### Try it
From the records below, print exactly the lines starting at the one containing "Kebijakan untuk" and ending at the one containing "療関連死を第三者機関による調査対象とするのが果たして現", ends included, and nothing else.

=== Section Start ===

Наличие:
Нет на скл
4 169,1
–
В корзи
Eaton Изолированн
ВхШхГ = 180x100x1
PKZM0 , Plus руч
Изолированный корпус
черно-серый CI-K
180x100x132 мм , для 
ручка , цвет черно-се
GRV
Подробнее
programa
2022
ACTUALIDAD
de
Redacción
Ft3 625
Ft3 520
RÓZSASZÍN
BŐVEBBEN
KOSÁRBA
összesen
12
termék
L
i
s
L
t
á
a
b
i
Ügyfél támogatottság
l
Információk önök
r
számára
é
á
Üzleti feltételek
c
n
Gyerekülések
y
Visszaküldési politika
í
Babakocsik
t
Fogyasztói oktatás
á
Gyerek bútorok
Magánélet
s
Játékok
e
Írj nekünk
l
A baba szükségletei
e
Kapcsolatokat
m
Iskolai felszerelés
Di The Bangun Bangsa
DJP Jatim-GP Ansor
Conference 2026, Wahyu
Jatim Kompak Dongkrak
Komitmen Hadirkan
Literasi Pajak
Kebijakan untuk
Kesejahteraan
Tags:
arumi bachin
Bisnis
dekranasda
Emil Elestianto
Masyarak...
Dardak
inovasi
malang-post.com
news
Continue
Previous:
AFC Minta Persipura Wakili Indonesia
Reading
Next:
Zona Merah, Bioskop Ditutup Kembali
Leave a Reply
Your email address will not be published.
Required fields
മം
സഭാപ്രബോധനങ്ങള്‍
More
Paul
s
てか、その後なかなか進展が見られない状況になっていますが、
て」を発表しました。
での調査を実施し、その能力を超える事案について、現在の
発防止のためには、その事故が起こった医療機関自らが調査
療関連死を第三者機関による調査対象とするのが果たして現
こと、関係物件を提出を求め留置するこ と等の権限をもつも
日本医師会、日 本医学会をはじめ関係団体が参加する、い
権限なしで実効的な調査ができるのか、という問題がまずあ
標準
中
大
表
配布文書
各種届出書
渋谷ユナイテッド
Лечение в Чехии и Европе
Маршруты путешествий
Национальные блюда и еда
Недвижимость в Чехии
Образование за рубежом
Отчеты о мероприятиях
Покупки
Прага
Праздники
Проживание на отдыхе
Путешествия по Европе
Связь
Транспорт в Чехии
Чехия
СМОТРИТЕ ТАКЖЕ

=== Section End ===

### Result of this exercise
Kebijakan untuk
Kesejahteraan
Tags:
arumi bachin
Bisnis
dekranasda
Emil Elestianto
Masyarak...
Dardak
inovasi
malang-post.com
news
Continue
Previous:
AFC Minta Persipura Wakili Indonesia
Reading
Next:
Zona Merah, Bioskop Ditutup Kembali
Leave a Reply
Your email address will not be published.
Required fields
മം
സഭാപ്രബോധനങ്ങള്‍
More
Paul
s
てか、その後なかなか進展が見られない状況になっていますが、
て」を発表しました。
での調査を実施し、その能力を超える事案について、現在の
発防止のためには、その事故が起こった医療機関自らが調査
療関連死を第三者機関による調査対象とするのが果たして現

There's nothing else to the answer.